What we see here is that we first set the register size to 1, this means that each variable can only take the value 1 or 0. Next we load the formula into the ArithmeticOracle.

To actually create a circuit from this, we will pass this oracle to Classiq's synthesis engine like this:


# We want to minimize the number of qubits that we use so we optimize for width
constraints = Constraints(optimization_parameter="width")
preferences = Preferences(backend_service_provider="Azure Quantum", backend_name="Ionq",output_format=["qs"]
model_designer = ModelDesigner()
model_designer.GroverOperator(grover_params)
circuit = model_designer.synthesize(constraints=constraints,preferences=preferences)

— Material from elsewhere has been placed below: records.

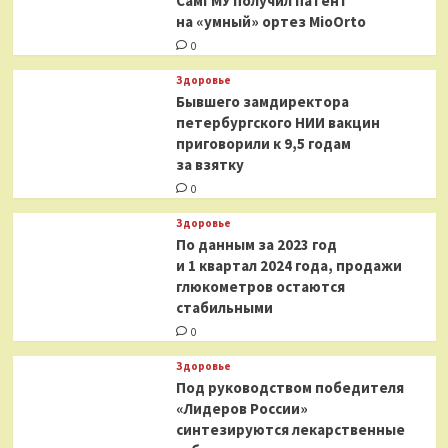
СамГМУ получил патент
на «умный» ортез MioOrto
0
Здоровье
Бывшего замдиректора
петербургского НИИ вакцин
приговорили к 9,5 годам
за взятку
0
Здоровье
По данным за 2023 год
и 1 квартал 2024 года, продажи
глюкометров остаются
стабильными
0
Здоровье
Под руководством победителя
«Лидеров России»
синтезируются лекарственные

Multiple things are happening here so let’s walk though each:

• First, we define an optimization parameter. This will tell the synthesis engine to create the circuit which uses the least amount of qubits.
• Secondly, we pass the specification of the backend to the synthesis engine. This will make sure we do not use more qubits than the device has. The device we have selected here is the Ionq.qpu device in Azure Quantum. We will also optimize the circuit taking into account the native supported gate set and the QPU topology. Here we also specify the output format, saying that we want to get Q# code as output.
• Next, we add the oracle to our ModelDesiger instance.
• Lastly, we create the circuit given the functionality, the oracle, and the constraints/preferences.

Let’s have a look at the Oracle after running the synthesis engine that is generated below or here.

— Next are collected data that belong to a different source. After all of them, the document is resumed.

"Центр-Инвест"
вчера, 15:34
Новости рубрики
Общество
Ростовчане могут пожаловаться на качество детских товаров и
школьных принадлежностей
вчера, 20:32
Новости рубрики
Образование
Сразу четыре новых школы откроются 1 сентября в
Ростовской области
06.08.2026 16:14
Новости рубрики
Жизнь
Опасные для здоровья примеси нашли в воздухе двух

Now that we have the oracle, we also want to have a look at the Q# code for this oracle.

With 'circuit.qsharp' we can get the Q# code that is generated, available here.

Now that we have everything in place it is time to execute the program which can be done like this:


cred = AzureCredential(
tenant_id="",
client_id="",
client_secret="",
)

azure_preferences = AzureBackendPreferences(
backend_name="ionq.simulator",
credential=cred,
location="",
resource_id="",
)

res_azure = Executor(
backend_preferences=azure_preferences
).execute(circuit)



Now you are curious who has to give who a present, so here is the output which can be found with 'res.result':


{'X1': 0.0, 'X2': 1.0, 'X3': 1.0, 'X4': 0.0, 'X5': 0.0, 'X6': 1.0}


Which means Vincent will get Simon a present, Shai will get Vincent a present and lastly, Simon will get Shai a present.

This shows how easy real-world, functional Q# code can be generated and executed using the Classiq platform.